A majority - 56% - of nurses thought, overall, that social media was a positive development for the nursing profession but 44% disagreed.
In addition, 32% of respondents felt nurses were sharing too much information about work issues.
Most significantly, 42% of respondents were aware of colleagues in their ward or team having used social media inappropriately, for example to criticise a named colleague or patient. This would breach the NMC code of conduct.
Of those reporting inappropriate use, 75% said team members had discussed the behaviour of colleagues and 32% said they had discussed patients.
More than one in 10 said colleagues had taken photographs of patients or service users, and 3% said colleagues had used social media to pursue a sexual relationship with a patient or service user - practices banned by the NMC.
Andy Jaeger, NMC assistant director of professional and public communications, pointed out that sexual relationships with patients were “never going to be acceptable”, whether social media was used or not.
He warned that taking photographs was a significant issue due to advances in mobile phone technology. Nurses were increasingly “walking around with mobiles in their pocket”, which made taking pictures much easier, he said.
He said any picture taken in the care environment represented a “clinical record and should be treated as such”, and staff should also follow employers’ guidance.
But only 35% of survey respondents said their employer had a policy in place on the use of mobile phones in clinical settings - a further 36% said they did not know.
Fewer than half of respondents - 46% - said their employer had a policy in place for using social media.
Sue Sleeman, a barrister with Doughty Street Chambers who represents nurses and midwives in NMC hearings, said employer guidance was often limited to telling staff not to use social media sites during work hours.
She said the NMC advice was “helpful” but that higher profile education on social media should be prioritised, particularly by employers.
Last year, the NMC struck off Timothy Hyde, a community psychiatric nurse at Wells community team and Glastonbury health centre in Somerset, after he used Facebook to begin a relationship with a patient - the regulator’s first case directly involving social media.
But Ms Sleeman said she thought such examples were likely to be in the minority. “It would have to be a pretty serious misuse of Facebook to result in a strike off.
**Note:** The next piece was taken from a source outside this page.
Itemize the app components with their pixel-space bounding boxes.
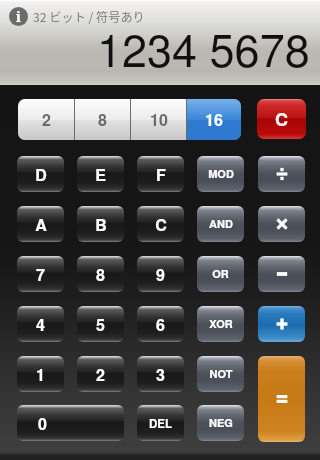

Most of the time it’s going to be a caution,” she said.
She added using a “pen name” when using such sites could be a way of mitigating disciplinary action. By “taking the trouble to anonymise themselves”, a nurse might argue they had “tried not to bring the profession into disrepute”, she said.
But she noted that the best mode of protection was to avoid using social media - in the same way that civil servants were advised not to. She said: “If you don’t use it, you can’t get into bother.”